While the piece is conceptually provocative, it is also visually sexy, snaking its way through these established gardens, metaphorically weaving disruption into our latte-sipping, asset-accumulating 21st century lives.
Cleveringa was awarded the inaugural $10,000 non-acquisitive Eden Gardens Art Award for his sculpture.
Similarly, a stellar work by Marta Ferracin uses the Eden Gardens’ site, seducing us with its subtle beauty into provocative thought. Forget me not hovers over the Eden Gardens water reservoir, utilising irrigation tubing and drip watering systems. The effect is a rippling pool that speaks of the fragility of our water sources, and the need for better management.
Marta Ferracin Forget me not (2019) in Unearthed Eden Gardens. Image supplied.
What is lovely about this installation is Ferracin’s consideration of the sound, wind and light that a simple drip of water can make upon a reservoir. There is an almost alchemic quality, and it is a reminder that, through the simplest of gestures, we can make a massive impact. All it takes is a little respect for that resource.
Other pieces that use the site to trigger conversations include Gemma McKenzie-Booth’s Wingspan, which uses broken umbrellas to create a canopy in the trees, inspired by the camps of grey-headed flying foxes nearby which have had to adapt to urban encroachment of their natural habitat.
Eden Gardens is pinned between Lane Cove National Park and the M7 Motorway and sounds from both are a constant reminder of that pendulum swing from untouched beauty to human impact.
Christopher Trotter’s Colony, on first glance is a cluster of vessels in a reflective pool. While it might appear conventional, for Trotter it they are living entities that reference ‘the loss of habitat and specialised ecosystems occurring across the world through climate change, land clearing and other man-made interventions.’
Over the course of the six-month installation, organic colonies will grow over the surface of the vessels, effectively a natural activist action reclaiming man’s detritus.
Christopher Trotter’s Colony (2019) in Unearthed Eden Gardens. Photo: ArtsHub.
A sure hit for punters is Aaron James McGally’s Big Little Things, where the artist has punched the delicate little fairy wren into giant proportions. Created from rubbish, the message is about bringing little things into big focus.
Other commendable works include Louis Pratt’s figurative sculpture Regret, constructed from coal and a symbol of decaying at his own making; Linda Sok’s Tunnels, which echo the patterns of the Scribbly Gum (Eucalyptus haemastoma); and Natasha Abram’s simple totemic work Caution: Subject to Drought, which inverts the classic flood metre as a measure of the danger of water levels being too low.
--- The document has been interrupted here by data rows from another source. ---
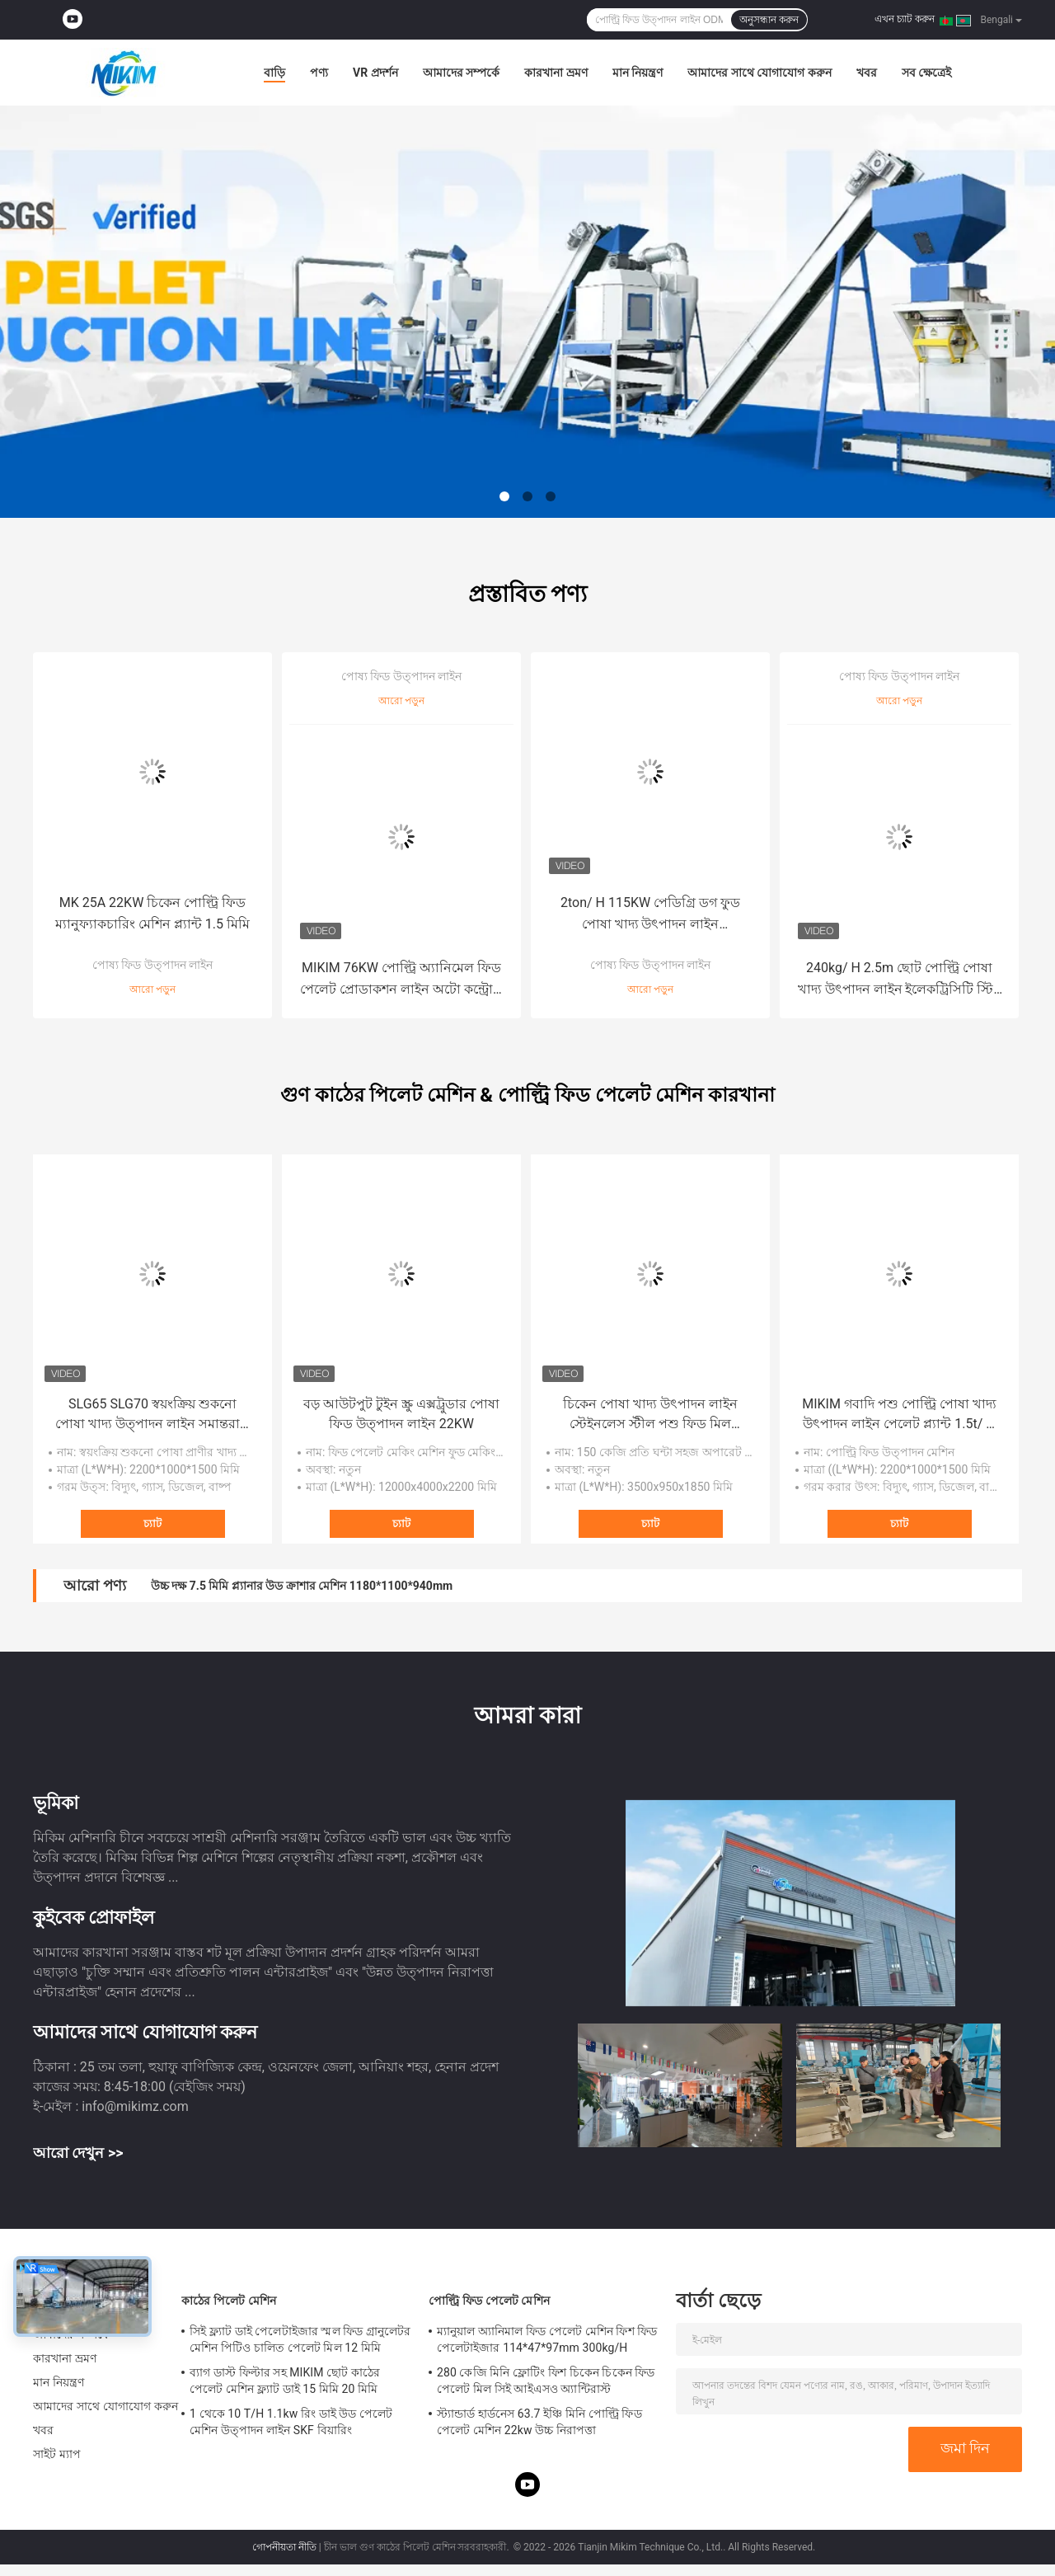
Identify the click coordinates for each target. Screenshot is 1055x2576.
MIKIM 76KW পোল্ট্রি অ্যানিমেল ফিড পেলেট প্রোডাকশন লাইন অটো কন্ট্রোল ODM (401, 980)
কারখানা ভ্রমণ (555, 72)
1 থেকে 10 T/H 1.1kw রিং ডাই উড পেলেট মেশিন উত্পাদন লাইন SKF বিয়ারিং (291, 2422)
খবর (866, 72)
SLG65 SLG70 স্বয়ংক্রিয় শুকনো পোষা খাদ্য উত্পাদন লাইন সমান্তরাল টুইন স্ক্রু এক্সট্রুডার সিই (152, 1415)
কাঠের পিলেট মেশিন (228, 2300)
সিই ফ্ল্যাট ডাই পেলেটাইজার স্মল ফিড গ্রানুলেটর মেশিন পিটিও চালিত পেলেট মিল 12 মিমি (300, 2339)
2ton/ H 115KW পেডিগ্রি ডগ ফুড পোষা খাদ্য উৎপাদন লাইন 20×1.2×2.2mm (650, 915)
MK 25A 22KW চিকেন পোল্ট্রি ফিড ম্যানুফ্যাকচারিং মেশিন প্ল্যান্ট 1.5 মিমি (152, 913)
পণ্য (319, 72)
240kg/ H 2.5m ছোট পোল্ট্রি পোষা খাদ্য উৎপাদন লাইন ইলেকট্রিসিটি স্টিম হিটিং (899, 980)
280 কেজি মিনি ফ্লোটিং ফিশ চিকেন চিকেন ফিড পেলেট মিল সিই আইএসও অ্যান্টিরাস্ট (546, 2380)
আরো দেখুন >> (78, 2152)
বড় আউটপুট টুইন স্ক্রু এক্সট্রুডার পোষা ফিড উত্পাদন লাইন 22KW (401, 1413)
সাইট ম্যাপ (57, 2454)
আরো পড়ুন (152, 989)
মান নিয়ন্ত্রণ (637, 72)
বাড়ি (274, 72)
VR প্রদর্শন (375, 72)
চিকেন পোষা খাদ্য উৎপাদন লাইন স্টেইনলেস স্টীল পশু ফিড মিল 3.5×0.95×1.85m (650, 1415)
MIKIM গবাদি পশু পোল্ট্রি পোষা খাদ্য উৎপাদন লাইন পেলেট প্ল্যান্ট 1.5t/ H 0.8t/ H (899, 1415)
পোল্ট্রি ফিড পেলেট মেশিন (489, 2300)
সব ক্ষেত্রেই (926, 72)
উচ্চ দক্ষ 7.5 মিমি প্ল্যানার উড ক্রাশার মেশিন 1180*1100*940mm (301, 1585)
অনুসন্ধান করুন (769, 20)
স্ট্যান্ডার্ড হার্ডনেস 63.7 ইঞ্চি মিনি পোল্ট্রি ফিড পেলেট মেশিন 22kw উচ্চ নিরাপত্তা (539, 2422)
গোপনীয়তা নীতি (284, 2547)
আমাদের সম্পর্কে (461, 72)
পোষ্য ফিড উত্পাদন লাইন (152, 964)
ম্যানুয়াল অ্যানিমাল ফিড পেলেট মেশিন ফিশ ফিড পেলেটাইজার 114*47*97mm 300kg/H (547, 2339)
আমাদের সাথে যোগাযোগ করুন (759, 72)
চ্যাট (152, 1523)
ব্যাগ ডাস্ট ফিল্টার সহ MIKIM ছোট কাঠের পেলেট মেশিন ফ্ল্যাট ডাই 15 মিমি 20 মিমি (285, 2380)
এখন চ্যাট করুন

Linda Sok’s Tunnels (2019), Unearthed Eden Gardens; photo ArtsHub
I echo the words of Allan Giddy, one of the Eden Unearthed judges and Director of the Environmental Research Initiative for Art (ERIA) at UNSW, when he says: ‘Opportunities like this, arising out of a genuine desire to support and propagate (to use a horticultural metaphor) visual art, serve both to expand the field of practice, and also to expose the general public to the latest in 21st century visual thinking.’
Viewing Unearthed I was really heartened by the embeddedness of this project to place art – and the conversations it can create – into an enterprise that is largely patronised by a conventional non-art-going audience.
Further, it is not a case of just paying a bunch of artists a fee and use their work for six months; Eden have developed an engaging program of events around the exhibition and its environmental message, as well as an online resource.
It is a great lesson to philanthropists wanting to impact change.